Keywords
anti-MAG
human autoantibodies
autoimmune paraproteinemic neuropathies
How to Cite
Abstract
Frozen sera from 66 untreated patients with IgM-monoclonal gammopathy (IgM-MG) were studied to search for antigen specificity of the M-protein to myelin-associated glycoprotein (MAG) (anti-MAG-IgM) by ELISA. In 46 patients (70%), the M-protein reacted with MAG. Anti-MAG-IgM titers ranged between 5500 and 68000 BTU (reference value < 1000 BTU). The concentration of monoclonal IgM (mIgM) ranged from 499 to 2800 mg/dl (nephelometric quantitation). The sex ratio was M/F 2.7 and the mean age 51 ± 12 years old. The sera were previously identified as IgM-Kappa (53 patients) and IgM-Lambda (13 patients) by means of immunofixation electrophoresis. The correlation between the monoclonal IgM (mIgM) concentration and
anti-MAG-IgM titers was 0.84. According to the clinical records, 34 of 46 patients with peripheral neuropathy were mIgM-anti-MAG (+): sensory (74%) and sensorimotor (26%) pattern. Twenty patients with mIgM-anti- MAG (-) had sensorimotor peripheral neuropathy, exclusively.
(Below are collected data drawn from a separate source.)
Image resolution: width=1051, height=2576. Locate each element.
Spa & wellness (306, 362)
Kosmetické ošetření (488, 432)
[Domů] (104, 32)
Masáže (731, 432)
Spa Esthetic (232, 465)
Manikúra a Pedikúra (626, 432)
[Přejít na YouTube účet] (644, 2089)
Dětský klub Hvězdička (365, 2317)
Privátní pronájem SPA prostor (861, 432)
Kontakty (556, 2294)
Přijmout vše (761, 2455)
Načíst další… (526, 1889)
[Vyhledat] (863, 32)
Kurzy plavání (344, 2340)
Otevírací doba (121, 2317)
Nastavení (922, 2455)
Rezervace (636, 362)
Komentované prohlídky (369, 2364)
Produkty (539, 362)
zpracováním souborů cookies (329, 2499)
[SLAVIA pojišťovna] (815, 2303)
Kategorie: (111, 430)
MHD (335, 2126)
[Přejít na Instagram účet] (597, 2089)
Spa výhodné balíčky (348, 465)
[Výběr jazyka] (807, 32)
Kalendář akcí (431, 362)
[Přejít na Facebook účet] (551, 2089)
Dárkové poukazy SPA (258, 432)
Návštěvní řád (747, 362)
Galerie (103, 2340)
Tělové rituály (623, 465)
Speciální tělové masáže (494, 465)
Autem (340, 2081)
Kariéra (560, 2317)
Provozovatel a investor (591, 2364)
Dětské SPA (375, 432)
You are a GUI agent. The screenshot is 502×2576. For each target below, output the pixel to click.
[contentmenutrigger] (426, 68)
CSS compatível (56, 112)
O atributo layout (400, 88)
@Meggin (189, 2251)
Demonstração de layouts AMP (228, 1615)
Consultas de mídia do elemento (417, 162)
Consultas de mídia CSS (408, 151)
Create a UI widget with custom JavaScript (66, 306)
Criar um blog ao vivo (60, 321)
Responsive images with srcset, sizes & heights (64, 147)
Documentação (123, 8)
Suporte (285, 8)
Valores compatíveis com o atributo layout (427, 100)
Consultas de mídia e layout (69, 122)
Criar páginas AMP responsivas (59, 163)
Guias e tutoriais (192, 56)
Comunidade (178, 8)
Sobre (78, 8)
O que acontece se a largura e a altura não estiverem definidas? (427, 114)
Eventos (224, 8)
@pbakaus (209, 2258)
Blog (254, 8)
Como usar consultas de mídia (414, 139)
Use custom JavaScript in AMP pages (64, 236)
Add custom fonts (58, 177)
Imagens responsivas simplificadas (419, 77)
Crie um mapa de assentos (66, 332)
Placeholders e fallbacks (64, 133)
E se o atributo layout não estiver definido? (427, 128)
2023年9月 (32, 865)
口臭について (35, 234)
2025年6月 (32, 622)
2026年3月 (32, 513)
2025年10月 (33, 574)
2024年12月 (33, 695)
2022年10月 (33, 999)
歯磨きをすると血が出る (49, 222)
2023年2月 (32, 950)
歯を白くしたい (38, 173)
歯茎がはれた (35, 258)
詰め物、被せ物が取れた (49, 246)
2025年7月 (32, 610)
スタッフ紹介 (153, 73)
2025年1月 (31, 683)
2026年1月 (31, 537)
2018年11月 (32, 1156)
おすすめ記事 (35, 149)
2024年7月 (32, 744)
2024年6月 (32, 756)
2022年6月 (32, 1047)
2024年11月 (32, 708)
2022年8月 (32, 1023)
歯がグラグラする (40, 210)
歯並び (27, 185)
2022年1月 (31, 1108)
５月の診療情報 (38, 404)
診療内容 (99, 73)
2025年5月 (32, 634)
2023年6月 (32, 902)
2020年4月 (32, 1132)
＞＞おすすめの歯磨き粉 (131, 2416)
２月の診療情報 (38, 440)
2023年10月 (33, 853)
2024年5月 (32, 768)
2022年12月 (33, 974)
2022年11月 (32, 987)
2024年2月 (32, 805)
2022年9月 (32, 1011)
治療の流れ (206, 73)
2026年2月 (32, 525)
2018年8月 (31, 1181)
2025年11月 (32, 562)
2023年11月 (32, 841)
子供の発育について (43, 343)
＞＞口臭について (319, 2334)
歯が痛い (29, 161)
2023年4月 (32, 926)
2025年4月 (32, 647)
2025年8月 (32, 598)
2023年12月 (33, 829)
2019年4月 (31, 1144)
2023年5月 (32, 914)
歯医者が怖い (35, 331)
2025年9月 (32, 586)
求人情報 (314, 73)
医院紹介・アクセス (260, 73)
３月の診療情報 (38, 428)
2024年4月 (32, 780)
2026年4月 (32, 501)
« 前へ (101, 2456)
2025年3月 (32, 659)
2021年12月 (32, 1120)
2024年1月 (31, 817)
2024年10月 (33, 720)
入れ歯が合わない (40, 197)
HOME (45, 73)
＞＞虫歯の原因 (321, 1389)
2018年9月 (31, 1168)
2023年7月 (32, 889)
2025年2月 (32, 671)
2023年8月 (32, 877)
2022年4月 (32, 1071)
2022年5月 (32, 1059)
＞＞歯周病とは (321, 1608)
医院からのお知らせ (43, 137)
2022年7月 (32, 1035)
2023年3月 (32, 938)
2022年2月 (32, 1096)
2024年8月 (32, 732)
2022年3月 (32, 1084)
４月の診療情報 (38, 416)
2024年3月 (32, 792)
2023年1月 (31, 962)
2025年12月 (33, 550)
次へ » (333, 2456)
We found a strong association between IgMMG/ anti-MAG-IgM reactivity and peripheral neuropathy, predominantly sensory peripheral neuropathy. The higher prevalence of neuropathy in patients with IgM-MG might be related to the frequent reactivity of mIgM with the MAG antigen. Our results also suggest that the IgM paraproteins in neuropathy patients who are MAG(-) could react with other glycolipid antigens, and thus define a subset of autoimmune paraproteinemic
neuropathies. This might be relevant to better understand the pathogenic mechanisms occurring in these patients. Since the anti-MAG(+)IgM paraproteins could also react with other neural glycolipids, glycolipid antigens appear to be quite common among IgM paraproteinemic neuropathies. However, this requires further investigation.